Task goal:
Would you reproduce every record exactly, leaving out the pictures?
===== Data for this task =====
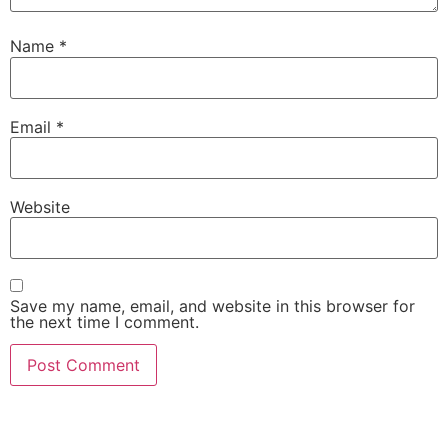
Name
*
Email
*
Website
Save my name, email, and website in this browser for
the next time I comment.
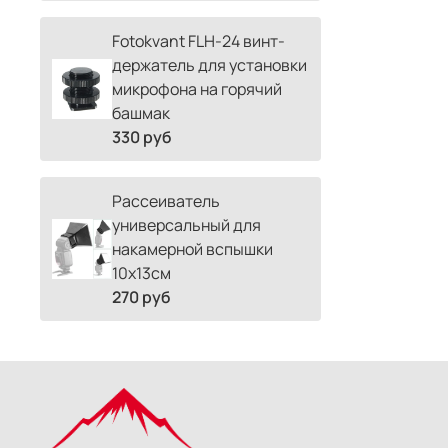
Fotokvant FLH-24 винт-
держатель для установки
микрофона на горячий
башмак
330 руб
Рассеиватель
универсальный для
накамерной вспышки
10х13см
270 руб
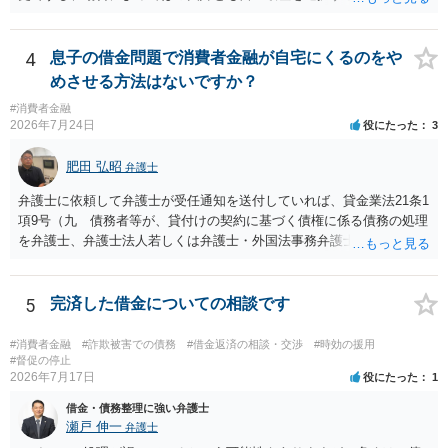
と思います。
4
息子の借金問題で消費者金融が自宅にくるのをや
めさせる方法はないですか？
#消費者金融
2026年7月24日
役にたった
3
肥田 弘昭
弁護士
弁護士に依頼して弁護士が受任通知を送付していれば、貸金業法21条1
項9号（九 債務者等が、貸付けの契約に基づく債権に係る債務の処理
を弁護士、弁護士法人若しくは弁護士・外国法事務弁護士共同法人若
しくは司法書士若しくは司法書士法人（以下この号において「弁護士
等」という。）に委託し、又はその処理のため必要な裁判所における
民事事件に関する手続をとり、弁護士等又は裁判所から書面によりそ
5
完済した借金についての相談です
の旨の通知があつた場合において、正当な理由がないのに、債務者等
に対し、電話をかけ、電報を送達し、若しくはファクシミリ装置を用
#消費者金融
#詐欺被害での債務
#借金返済の相談・交渉
#時効の援用
いて送信し、又は訪問する方法により、当該債務を弁済することを要
#督促の停止
2026年7月17日
役にたった
1
求し、これに対し債務者等から直接要求しないよう求められたにもか
かわらず、更にこれらの方法で当該債務を弁済することを要求するこ
借金・債務整理に強い弁護士
と。）に違反しています。監督官庁に行政処分を求める、裁判所に仮
瀬戸 伸一
弁護士
処分申請、不退去罪が成立すれば警察に通報などの対応が考えられま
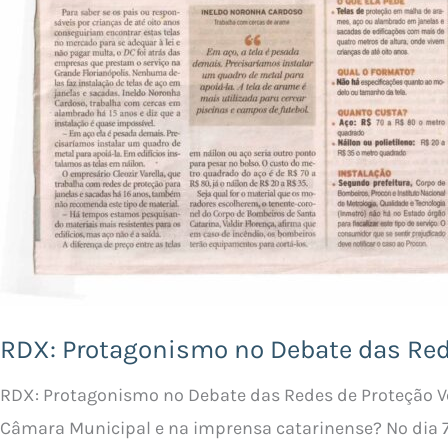
RDX: Protagonismo no Debate das Red
RDX: Protagonismo no Debate das Redes de Proteção Voc
Câmara Municipal e na imprensa catarinense? No dia 7 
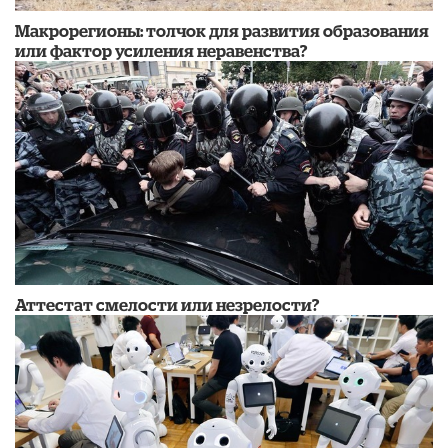
Макрорегионы: толчок для развития образования
или фактор усиления неравенства?
Аттестат смелости или незрелости?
=====
Reply:
Name
*
Email
*
Website
Save my name, email, and website in this browser for
the next time I comment.
Fotokvant FLH-24 винт-
держатель для установки
микрофона на горячий
башмак
330 руб
Рассеиватель
универсальный для
накамерной вспышки
10х13см
270 руб
と思います。
4
息子の借金問題で消費者金融が自宅にくるのをや
めさせる方法はないですか？
#消費者金融
2026年7月24日
役にたった
3
肥田 弘昭
弁護士
弁護士に依頼して弁護士が受任通知を送付していれば、貸金業法21条1
項9号（九 債務者等が、貸付けの契約に基づく債権に係る債務の処理
を弁護士、弁護士法人若しくは弁護士・外国法事務弁護士共同法人若
しくは司法書士若しくは司法書士法人（以下この号において「弁護士
等」という。）に委託し、又はその処理のため必要な裁判所における
民事事件に関する手続をとり、弁護士等又は裁判所から書面によりそ
5
完済した借金についての相談です
の旨の通知があつた場合において、正当な理由がないのに、債務者等
に対し、電話をかけ、電報を送達し、若しくはファクシミリ装置を用
#消費者金融
#詐欺被害での債務
#借金返済の相談・交渉
#時効の援用
いて送信し、又は訪問する方法により、当該債務を弁済することを要
#督促の停止
2026年7月17日
役にたった
1
求し、これに対し債務者等から直接要求しないよう求められたにもか
かわらず、更にこれらの方法で当該債務を弁済することを要求するこ
借金・債務整理に強い弁護士
と。）に違反しています。監督官庁に行政処分を求める、裁判所に仮
瀬戸 伸一
弁護士
処分申請、不退去罪が成立すれば警察に通報などの対応が考えられま
RDX: Protagonismo no Debate das Red
RDX: Protagonismo no Debate das Redes de Proteção Voc
Câmara Municipal e na imprensa catarinense? No dia 7 
Макрорегионы: толчок для развития образования
или фактор усиления неравенства?
Аттестат смелости или незрелости?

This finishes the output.